Nasceu em Oaxaca em 1882 e seu pai aceitou, junto de sua família, trabalhar no deserto de Sonora, onde era perigoso trabalhar devido aos ataques dos apaches. Estudou na infância numa escola norte-americana bilíngue da fronteira. Foi criado junto da mãe muito religiosa, a quem mesmo depois de morta manteve o cordão umbilical espiritual. Aos 18 anos, na época da morte de sua mãe, foi estudar na capital e misturava ciência e misticismo: positivismo de Comte, espiritismo e maçonaria.

Vasconcelos foi um apoiador do presidente Madero bastante convicto, combatendo os porfiristas e empolgando-se com a revolução mexicana; Posteriormente com a morte de Madero, ligou-se a Carranzas e Pancho Vila. Com o assassinato de Carranzas, foi para a Europa, fugindo das lutas políticas que, segundo ele, tinham feito a revolução mexicana perder-se em  rivalidades mesquinhas.

Nesse período dos anos 20, tido como seu período progressista, era chamado “Professor da América”. Nessa época, entre 1921 e 1924, Vasconcelos tornou-se secretário da educação pública, criada no governo de Alvaro Obregón. Lançou grande campanha de alfabetização. A seguir, criou o periódico O Mestre, pois queria instaurar no magistério de seu país o seu espírito redentor. Nesse período, Vasconcelos vislumbrou, no livro Raça Cósmica (1925), a América Latina como um crisol de todas as culturas do mundo, mas falava especialmente que raça cósmica nasceria no Brasil e em segundo lugar, tinha destaque a Argentina. O México foi descrito por ele como selvagem e fracassado. Pode-se dizer que a influência de Nietzsche faz pensar que em La Raza Cósmica gera a profecia de que o super-homem ia nascer entre o Amazonas e o Prata. Devido a suas idas e vindas ao exílio, Vasconcelos ficou conhecido como “Ulisses crioulo”.
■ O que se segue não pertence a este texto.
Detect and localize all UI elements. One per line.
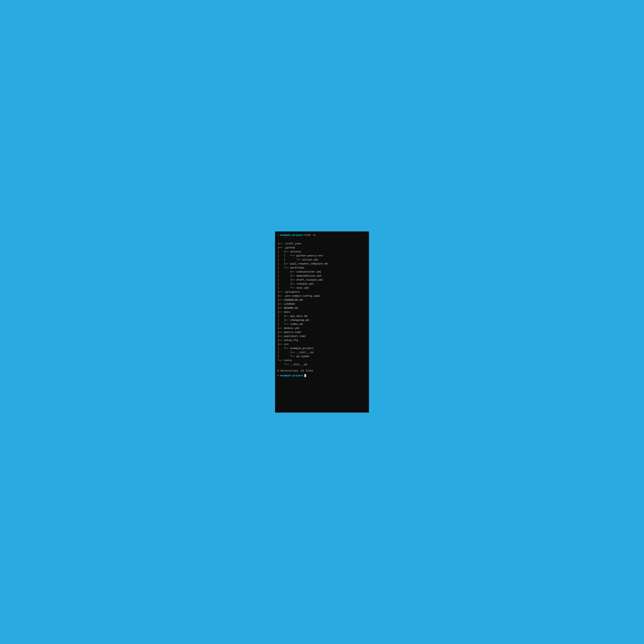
cursor bbox=[304, 374, 306, 377]
prompt-directory-top: example-project bbox=[280, 233, 304, 237]
prompt-arrow-top: ➜ bbox=[277, 233, 279, 237]
prompt-command: tree -a bbox=[304, 233, 315, 237]
prompt-directory-bottom: example-project bbox=[280, 374, 304, 378]
terminal-body: ➜ example-project tree -a . ├── .cruft.j… bbox=[275, 231, 369, 413]
prompt-line-top: ➜ example-project tree -a bbox=[277, 233, 367, 237]
summary-line: 8 directories, 23 files bbox=[277, 369, 367, 373]
terminal-window: ➜ example-project tree -a . ├── .cruft.j… bbox=[275, 231, 369, 413]
tree-output: . ├── .cruft.json ├── .github │ ├── acti… bbox=[277, 238, 367, 367]
prompt-arrow-bottom: ➜ bbox=[277, 373, 279, 378]
prompt-line-bottom: ➜ example-project bbox=[277, 373, 367, 378]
Dentre muitos artistas de vanguarda, Diego Rivera, Siqueros e Orozco eram vasconcelistas convictos. Nas grandes paredes da Escola Nacional, esses muralistas pintaram Quetzalcoatl, Platão, Frei Bartolomeu de Las Casas, dentre outros, para ele, símbolos de sua síntese universal. Era a teoria dos impérios étnicos:

 

Temos então quatro etapas e quatro troncos: o negro, o índio, o mongol e o branco. Este último, depois de organizar-se na Europa, converteu-se em invasor do mundo, e se acreditou que ia predominar, ao mesmo tempo em que acredita que as raças anteriores, cada uma em sua época de império. Era claro que o predomínio do branco seria temporal, mas sua missão é diferente de seus predecessores, sua missão era ser ponte, colocando as bases materiais e morais para união de todos os homens em uma quinta raça universal, fruto das anteriores e superação do passado  (VASCONCELOS, apud: SILVA , 2013)

 

Como educador, na secretaria de educação pública, Vasconcelos desencadeou uma cruzada espiritual sem precedentes no México. Ao tentar candidatar-se, fracassa e deixa a secretaria em 1923, exilando-se. No exílio nos USA e Europa, sempre publica artigos críticos ao regime.

Em 1928, de volta ao país, Vasconcelos marcou época novamente e criou sua famosa campanha presidencial, apoiada principalmente por estudantes e operários. Ficou conhecida como “campanha vasconcelista”. Foi marcada pela violência política, pois era basicamente uma campanha de românticos num país oligárquico.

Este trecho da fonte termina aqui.